An American man of Japanese descent put up this sign in 1942:

These African American children marched for civil rights in 1963:

These Chicano students protested Columbus Day in 1992:

These individuals were not always perfect. They sometimes had glaring blind spots of their own. But collectively, they pushed back against oppression and injustice in heroic and inspiring ways. I began to realize that the wealthy white men of our history textbooks did not own history. They were never the only people here, and the various axes of oppression they (and others) built were never accepted willingly. Even when marginalized populations did not have the ability or space to push back in obvious or public ways, they often found smaller ways of resistance; beyond obvious resistance, we can look at the ways marginalized populations supported each other, helped each other, and found meaning even in times of difficulty. Think of African American spirituals, or Native American efforts to keep their traditions alive against all odds. This, too, is part of our national legacy.
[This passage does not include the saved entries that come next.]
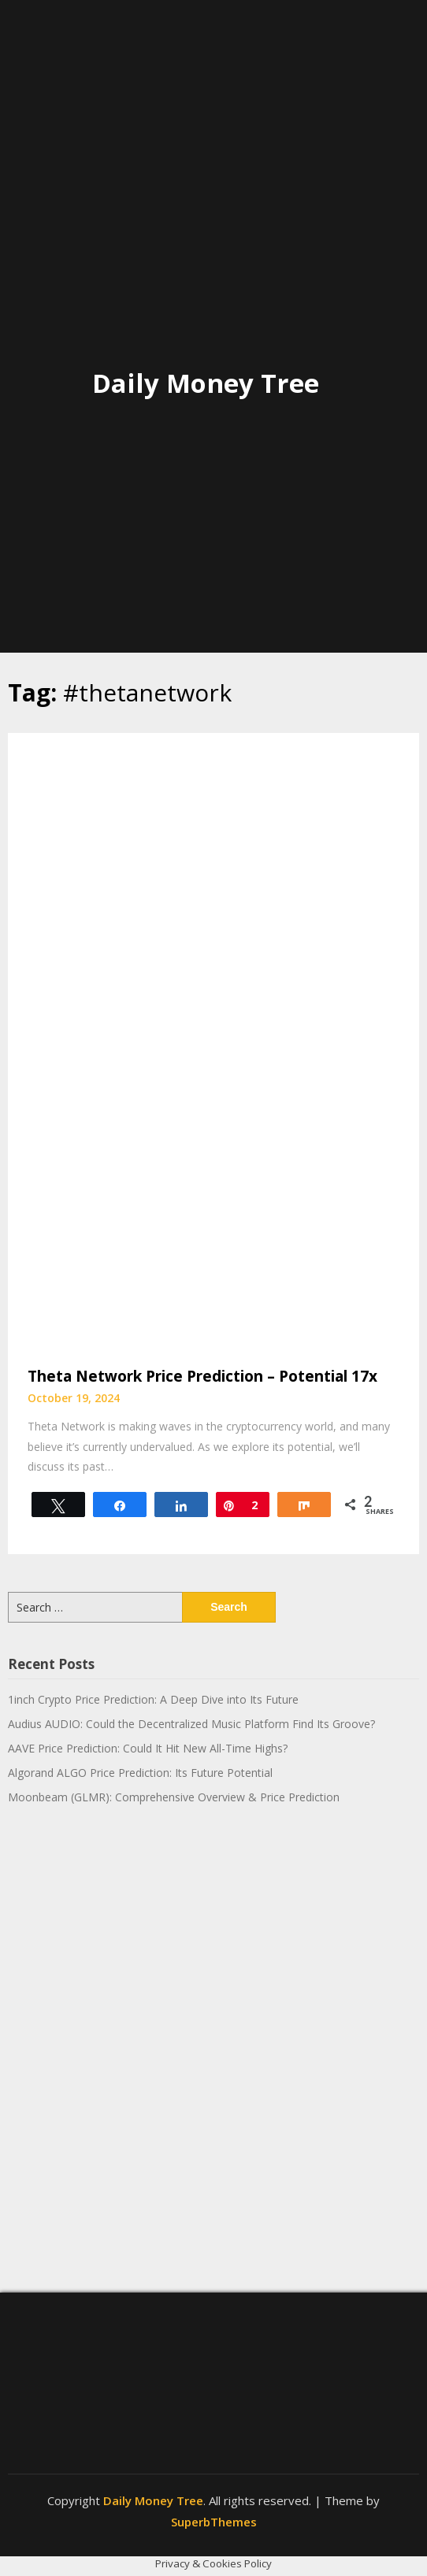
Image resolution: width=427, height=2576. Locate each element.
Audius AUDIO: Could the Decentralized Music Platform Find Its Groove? (191, 1723)
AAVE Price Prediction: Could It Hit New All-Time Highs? (148, 1748)
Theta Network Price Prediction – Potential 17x (202, 1376)
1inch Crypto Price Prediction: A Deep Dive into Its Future (153, 1699)
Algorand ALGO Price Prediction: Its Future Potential (140, 1772)
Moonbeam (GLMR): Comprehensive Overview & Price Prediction (174, 1797)
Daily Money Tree (205, 383)
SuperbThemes (214, 2522)
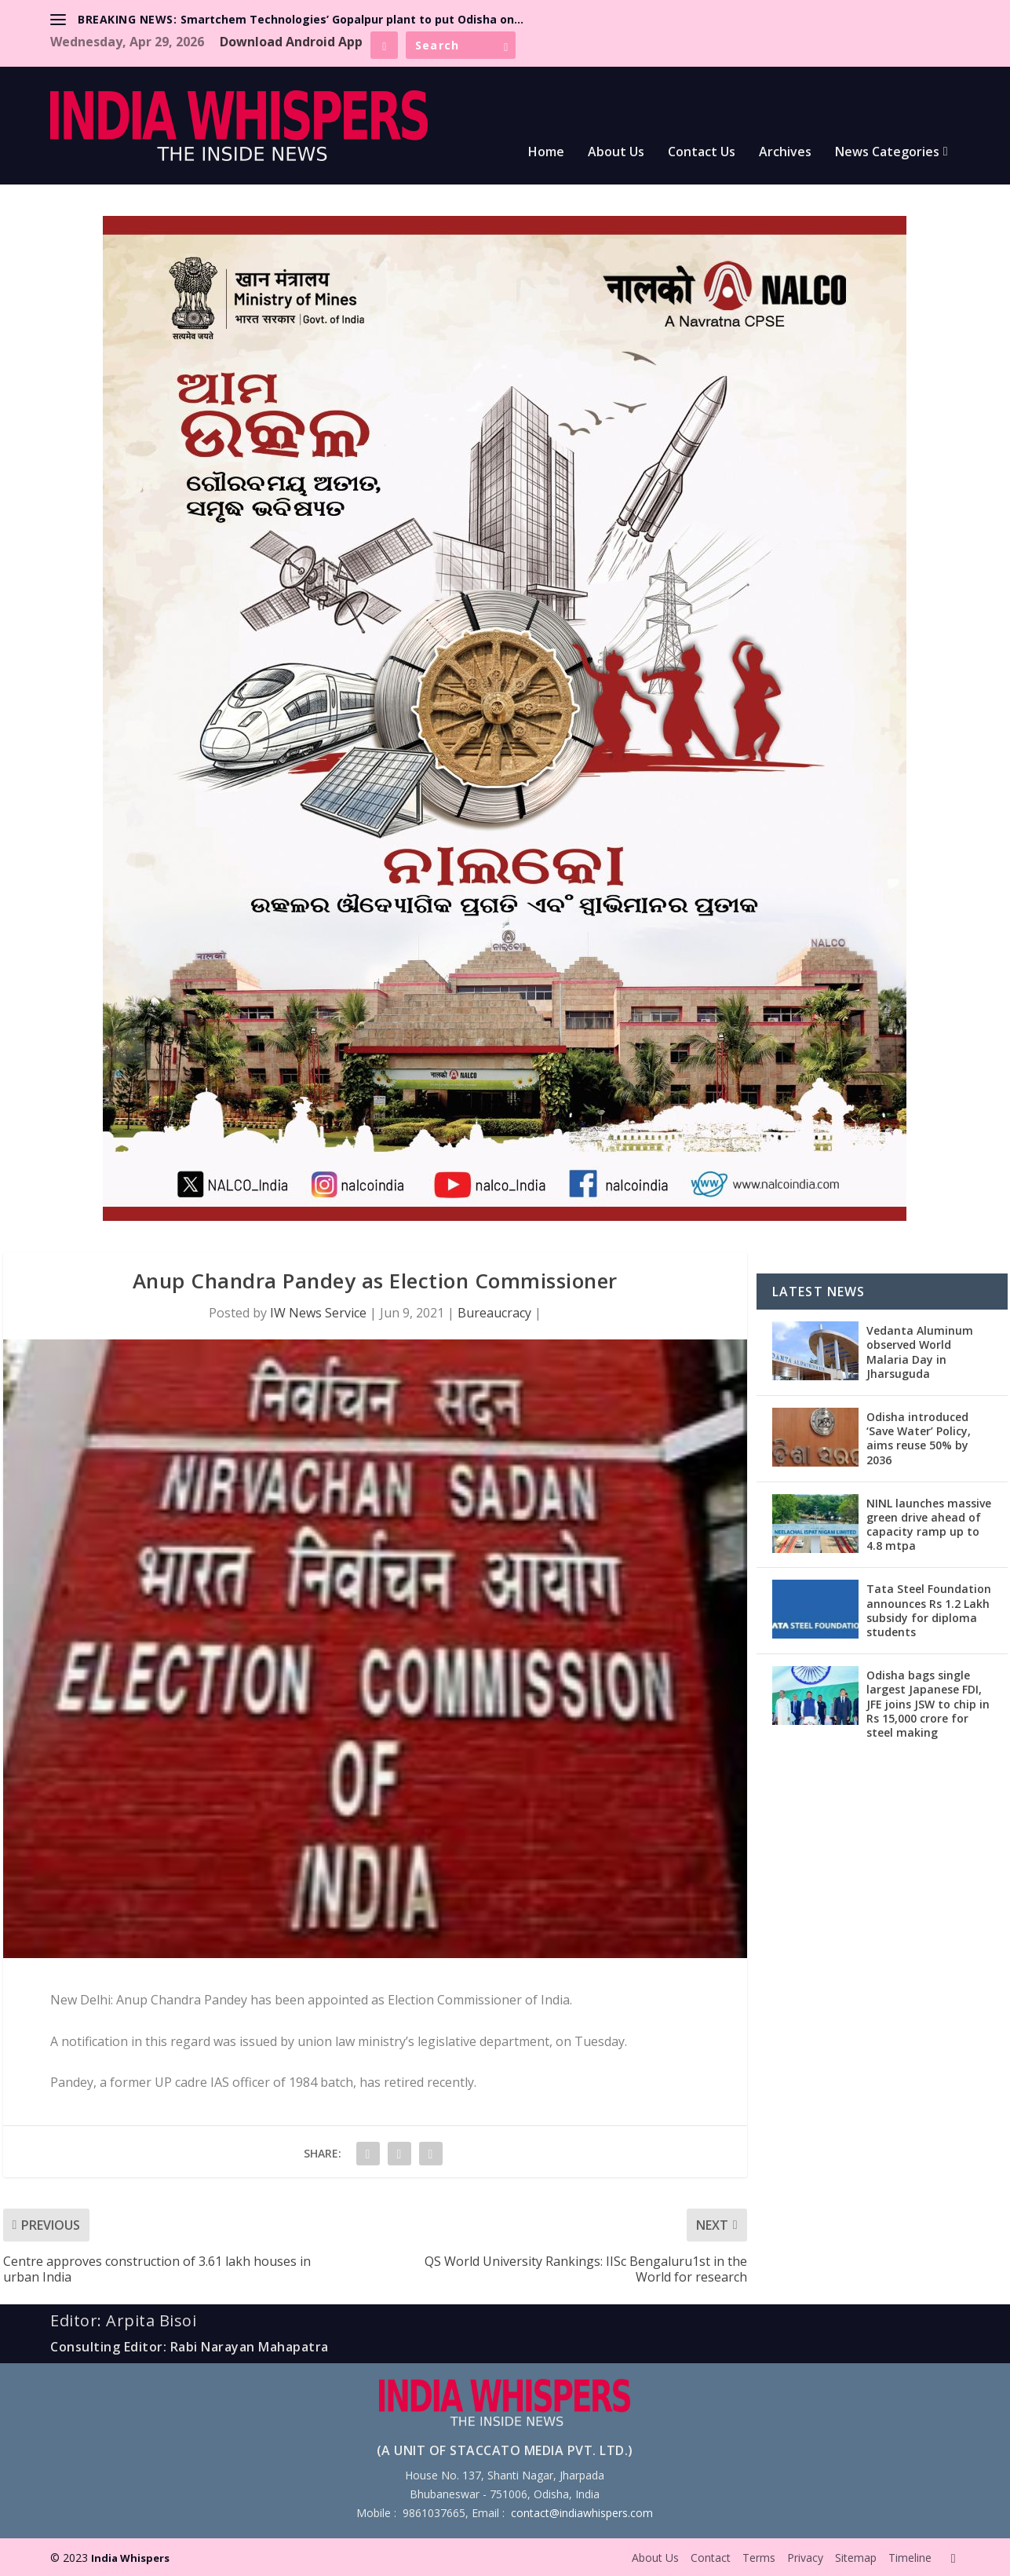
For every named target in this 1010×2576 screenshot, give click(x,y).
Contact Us (701, 152)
As I worked to incorporate the efforts of marginalized populations to fight injustice into my understanding of our nation’s history, a very different picture began to emerge. I began to see a story not of American decline but of gradual, sometimes rocky and always hard-fought, American progress. I began to see a country not just of people who perpetuated injustice but also of people who fought injustice—and little by little, over time, achieved victories. What an example they set! We live in a country that is arguably freer, fairer, and more just today than at any time in its history. Yes, we still have a long way to go, but we are not alone. We have a national legacy to build on. We have heroes to look to.

This country does not belong to those who have perpetuated oppression. It also belongs to those who have fought oppression. This is something progressives should claim more vocally. When we push back against problems we see in America today—when we question and challenge our own country—we are not anti-American, we are as American as they come. We are building on a long history of oppression-fighters and change-makers; we have heroes to remember and ideas to draw on. We also have scores of cautionary tales, of pitfalls to watch out for and of things to avoid. We know what evil looks like, because our nation has embraced evil more times than we care to count—and some of us have ancestors who were on the wrong side of past fights. But we also know what fighting that evil and championing something better looks like, because we can point to historical figures and movements that did just that. We are replete with heroes to celebrate and emulate.

This year, on Fourth of July, let’s embrace that legacy. Let’s celebrate the fighters, those not afraid to stand in the face of injustice. Our history is not simply the story of a row of presidents, it is also the story of thousands of individual ordinary people who fought evil, who pushed back against injustice, who sought to create a better world. And that, dear readers, is a powerful history. This, then, is the third stage of my historical imagining. At one point I worried, struck with the weight of atrocities and evil, that I had lost the beauty and uplift I had once found in our nation’s history. I did not know then that I would find it again, and that I would again be able to take pride in our nation’s history and legacy. But I have, and I do.